No nos desconcierta el fondo de lo que sucede, tan viejo como la historia del mundo, pero sí su forma novedosa. Es un modelo de revolución que aparentemente carece de organización previa, de minorías conspiratorias efectivas, de grupos políticos convencionales que la hayan preparado desde debajo de la mesa, y de urdidores externos que la impulsen por razones de geoestrategia internacional o intereses económicos directos. En todo caso, parece lo contrario. Las minorías conspiratorias antirrégimen de Túnez y Egipto eran testimoniales e impotentes. La oposición política formal seguía en ambos países las reglas de juego dictadas desde el poder para impedir precisamente que pudiese llegar la alternativa a través de las urnas. Y, para nuestra vergüenza, los dirigentes de las democracias, cuyo modelo esencial de libertad es al que aspiran mayoritariamente quienes hacen esta revolución, trabajaban y gastaban muchísimo dinero para lo contrario, para perpetuar la situación en esos dos estados a través de una paradójica coincidencia: entronizar a los hijos de Ben Alí y Mubarak como futuros presidentes de las respectivas repúblicas.

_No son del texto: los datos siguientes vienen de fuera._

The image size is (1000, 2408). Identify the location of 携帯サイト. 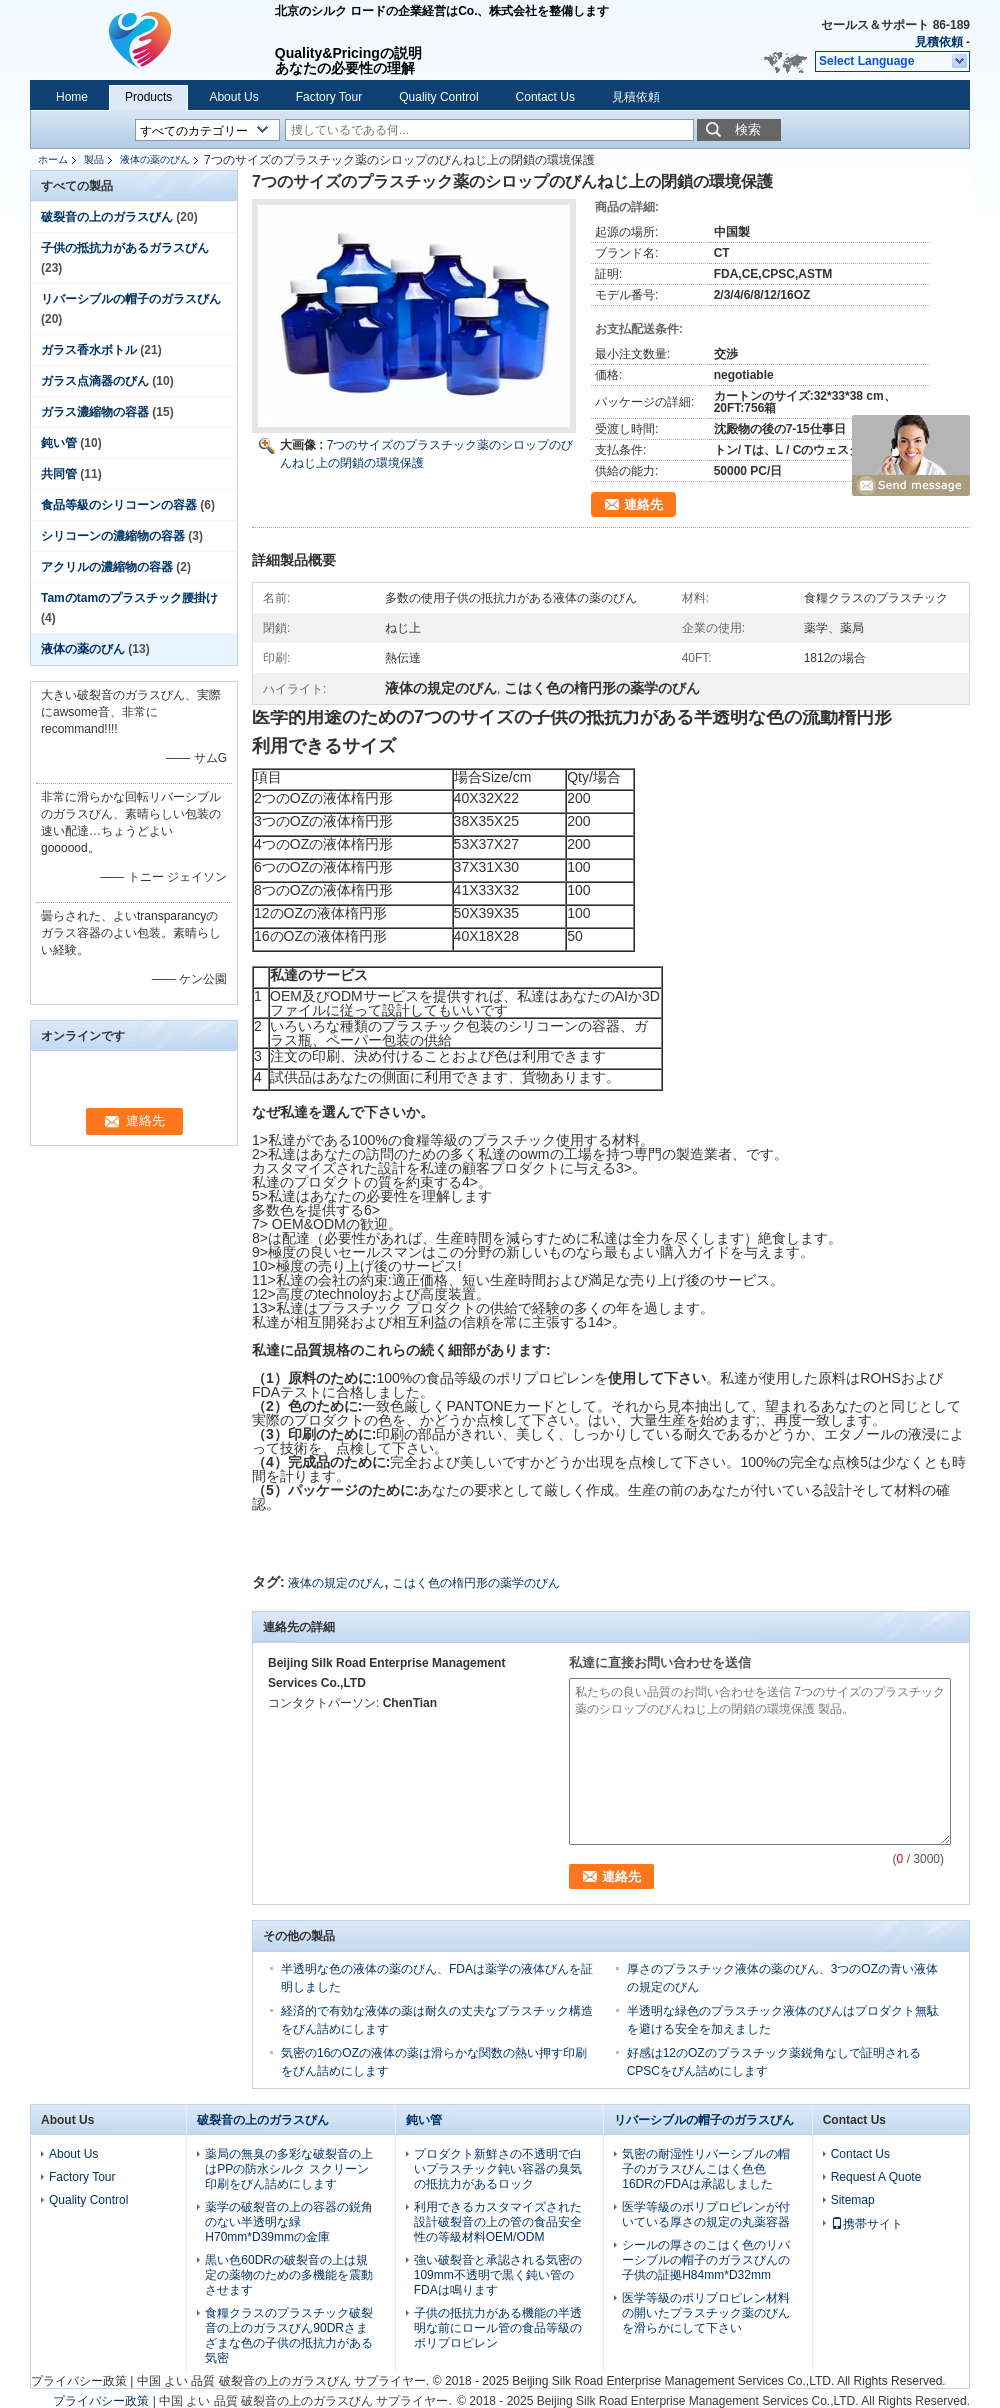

Reitero la cautela, desconocemos lo que pueda llegar a destapar en el futuro Wikileaks, pero todo da a entender que la explosión de la ira y el cansancio popular fue espontánea. El incidente ínfimo de la autoinmolación de una persona anónima que no podía aguantar más fue entendido por sus compatriotas como la gota que rebasaba su vaso colectivo. También nos desconcierta la maravilla de haber podido seguir prácticamente en directo esas revoluciones, con la intermediación de la tecnología, al menos en lo referente a sus imágenes centrales. Sin embargo, la experiencia nos ha desarrollado el recelo respecto a lo que ven nuestros ojos en estas megasituaciones. Nunca podremos olvidar la noche verdosa del ataque aéreo a Irak. Nunca podremos olvidar que de lo que vimos en aquella guerra, también en directo, únicamente era auténtica la plástica de las imágenes, porque el contenido real no era el que nos explicaban. Las bombas nocturnas no liberaban a un país, sino que iniciaban una etapa todavía más terrorífica que la del asesino Sadam; las armas de destrucción masiva que justificaban el bombardeo no existían, y cuando se derribaba aparatosamente la estatua del dictador, no llegaba la paz, sino el equilibrio de la producción de petróleo y el negocio de repartirse el lucro del armamento, la seguridad y la reconstrucción física del país que se reducía a fosfatina.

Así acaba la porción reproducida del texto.